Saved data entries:
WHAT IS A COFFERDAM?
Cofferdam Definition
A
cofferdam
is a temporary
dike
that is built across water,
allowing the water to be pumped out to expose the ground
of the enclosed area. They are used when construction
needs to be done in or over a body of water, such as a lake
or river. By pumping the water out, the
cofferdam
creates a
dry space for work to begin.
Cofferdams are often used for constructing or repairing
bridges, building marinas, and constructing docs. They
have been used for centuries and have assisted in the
==
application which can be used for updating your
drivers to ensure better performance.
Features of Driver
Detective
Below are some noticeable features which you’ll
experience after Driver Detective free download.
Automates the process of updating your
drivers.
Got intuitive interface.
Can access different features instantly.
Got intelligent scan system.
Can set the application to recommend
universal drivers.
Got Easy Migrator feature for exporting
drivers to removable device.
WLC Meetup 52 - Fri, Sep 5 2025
...
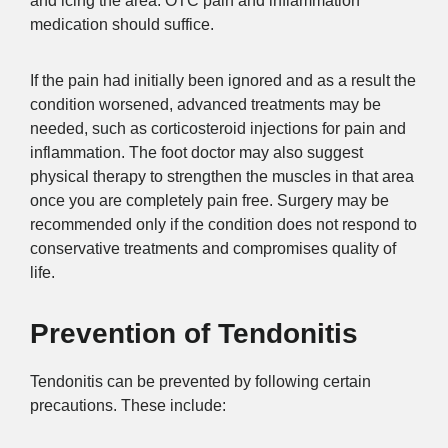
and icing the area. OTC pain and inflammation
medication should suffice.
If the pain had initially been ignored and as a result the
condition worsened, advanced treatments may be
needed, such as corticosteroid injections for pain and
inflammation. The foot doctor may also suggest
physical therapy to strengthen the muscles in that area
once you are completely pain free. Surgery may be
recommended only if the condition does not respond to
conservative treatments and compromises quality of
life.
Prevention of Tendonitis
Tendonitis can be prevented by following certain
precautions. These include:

- YOUR ASSIGNMENT
Starting with the line above that holds "WHAT IS A COFFERDAM?" and stopping with the line that holds "have been used", reproduce each line exactly, omitting all other lines.

- RESPONSE TO THIS EXERCISE
WHAT IS A COFFERDAM?
Cofferdam Definition
A
cofferdam
is a temporary
dike
that is built across water,
allowing the water to be pumped out to expose the ground
of the enclosed area. They are used when construction
needs to be done in or over a body of water, such as a lake
or river. By pumping the water out, the
cofferdam
creates a
dry space for work to begin.
Cofferdams are often used for constructing or repairing
bridges, building marinas, and constructing docs. They
have been used for centuries and have assisted in the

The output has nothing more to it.